Exercise goal ▸
Once the line containing "1、山东团队餐主要以鲁菜为主，主食以面食为主。" appears, output it and each remaining line of the records below exactly, with no pictures and nothing more.

━━━ Exercise materials

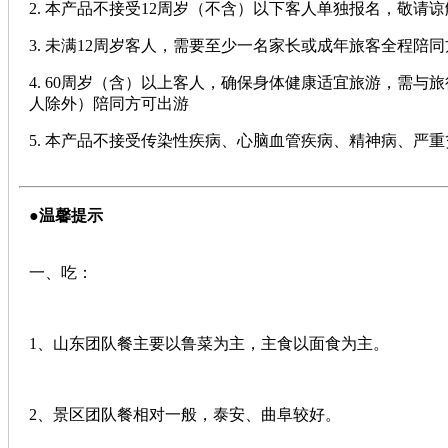
2. 本产品不接受12周岁（不含）以下客人单独报名，敬请谅
3. 未满12周岁客人，需要至少一名家长或成年旅客全程陪
4. 60周岁（含）以上客人，确保身体健康适宜旅游，需
人除外）陪同方可出游
5. 本产品不接受传染性疾病、心脑血管疾病、精神病、严
●
温馨提示
一、吃：
1、山东团队餐主要以鲁菜为主，主食以面食为主。
2、景区团队餐相对一般，泰安、曲阜较好。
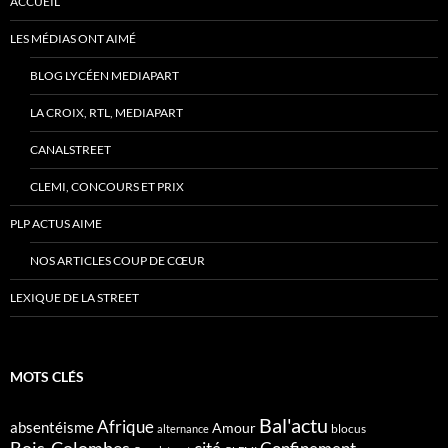
ACCUEIL
LES MÉDIAS ONT AIMÉ
BLOG LYCÉEN MEDIAPART
LA CROIX, RTL, MEDIAPART
CANALSTREET
CLEMI, CONCOURS ET PRIX
PLP ACTUS AIME
NOS ARTICLES COUP DE CŒUR
LEXIQUE DE LA STREET
MOTS CLÉS
Bal'actu
Afrique
absentéisme
Amour
blocus
alternance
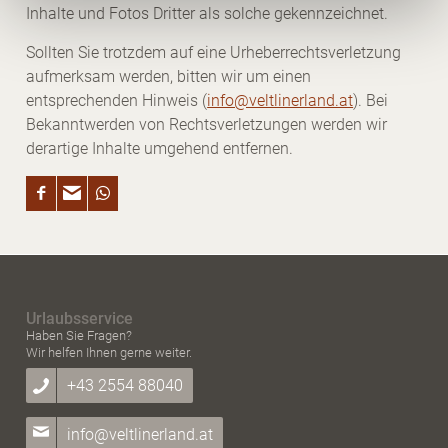
Inhalte und Fotos Dritter als solche gekennzeichnet.
wie Browser, Internetanbieter, Endgerät und
Bildschirmauflösung an Google bzw. Meta weiter.
Sollten Sie trotzdem auf eine Urheberrechtsverletzung
Weitere Details betreffend Cookies und einer möglichen
aufmerksam werden, bitten wir um einen
späteren Deaktivierung finden Sie in unserer
entsprechenden Hinweis (
info@veltlinerland.at
). Bei
Datenschutzerklärung
.
Bekanntwerden von Rechtsverletzungen werden wir
derartige Inhalte umgehend entfernen.
Urlaubsservice
Haben Sie Fragen?
Wir helfen Ihnen gerne weiter.
+43 2554 88040
info@veltlinerland.at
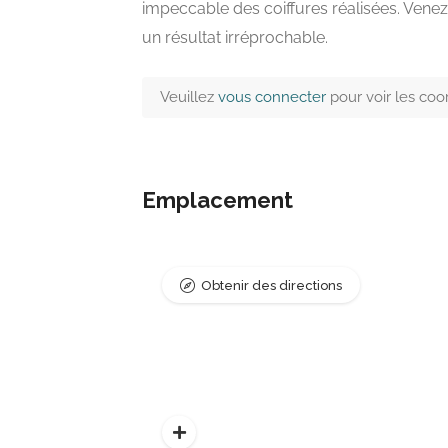
impeccable des coiffures réalisées. Vene
un résultat irréprochable.
Veuillez
vous connecter
pour voir les co
Emplacement
Obtenir des directions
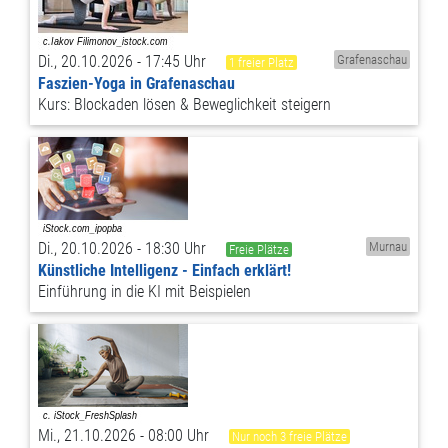
Di., 20.10.2026 - 17:45 Uhr
Grafenaschau
1 freier Platz
Faszien-Yoga in Grafenaschau
Kurs: Blockaden lösen & Beweglichkeit steigern
Di., 20.10.2026 - 18:30 Uhr
Murnau
Freie Plätze
Künstliche Intelligenz - Einfach erklärt!
Einführung in die KI mit Beispielen
Mi., 21.10.2026 - 08:00 Uhr
Nur noch 3 freie Plätze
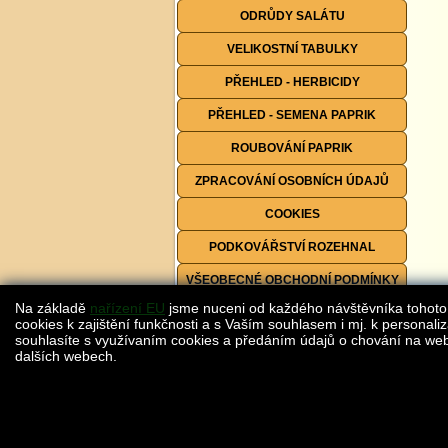
ODRŮDY SALÁTU
VELIKOSTNÍ TABULKY
PŘEHLED - HERBICIDY
PŘEHLED - SEMENA PAPRIK
ROUBOVÁNÍ PAPRIK
ZPRACOVÁNÍ OSOBNÍCH ÚDAJŮ
COOKIES
PODKOVÁŘSTVÍ ROZEHNAL
VŠEOBECNÉ OBCHODNÍ PODMÍNKY
Na základě
nařízení EU
jsme nuceni od každého návštěvníka tohoto
FORMULÁŘE KE STAŽENÍ
cookies k zajištění funkčnosti a s Vaším souhlasem i mj. k personaliz
souhlasíte s využívaním cookies a předáním údajů o chování na webu
dalších webech.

━━━━━━

Expected answer ▸
1、山东团队餐主要以鲁菜为主，主食以面食为主。
2、景区团队餐相对一般，泰安、曲阜较好。
ACCUEIL
LES MÉDIAS ONT AIMÉ
BLOG LYCÉEN MEDIAPART
LA CROIX, RTL, MEDIAPART
CANALSTREET
CLEMI, CONCOURS ET PRIX
PLP ACTUS AIME
NOS ARTICLES COUP DE CŒUR
LEXIQUE DE LA STREET
MOTS CLÉS
Bal'actu
Afrique
absentéisme
Amour
blocus
alternance
Inhalte und Fotos Dritter als solche gekennzeichnet.
wie Browser, Internetanbieter, Endgerät und
Bildschirmauflösung an Google bzw. Meta weiter.
Sollten Sie trotzdem auf eine Urheberrechtsverletzung
Weitere Details betreffend Cookies und einer möglichen
aufmerksam werden, bitten wir um einen
späteren Deaktivierung finden Sie in unserer
entsprechenden Hinweis (
info@veltlinerland.at
). Bei
Datenschutzerklärung
.
Bekanntwerden von Rechtsverletzungen werden wir
derartige Inhalte umgehend entfernen.
Urlaubsservice
Haben Sie Fragen?
Wir helfen Ihnen gerne weiter.
+43 2554 88040
info@veltlinerland.at
impeccable des coiffures réalisées. Vene
un résultat irréprochable.
Veuillez
vous connecter
pour voir les co
Emplacement
Obtenir des directions
Di., 20.10.2026 - 17:45 Uhr
Grafenaschau
1 freier Platz
Faszien-Yoga in Grafenaschau
Kurs: Blockaden lösen & Beweglichkeit steigern
Di., 20.10.2026 - 18:30 Uhr
Murnau
Freie Plätze
Künstliche Intelligenz - Einfach erklärt!
Einführung in die KI mit Beispielen
Mi., 21.10.2026 - 08:00 Uhr
Nur noch 3 freie Plätze
ODRŮDY SALÁTU
VELIKOSTNÍ TABULKY
PŘEHLED - HERBICIDY
PŘEHLED - SEMENA PAPRIK
ROUBOVÁNÍ PAPRIK
ZPRACOVÁNÍ OSOBNÍCH ÚDAJŮ
COOKIES
PODKOVÁŘSTVÍ ROZEHNAL
VŠEOBECNÉ OBCHODNÍ PODMÍNKY
Na základě
nařízení EU
jsme nuceni od každého návštěvníka tohoto
FORMULÁŘE KE STAŽENÍ
cookies k zajištění funkčnosti a s Vaším souhlasem i mj. k personaliz
souhlasíte s využívaním cookies a předáním údajů o chování na webu
dalších webech.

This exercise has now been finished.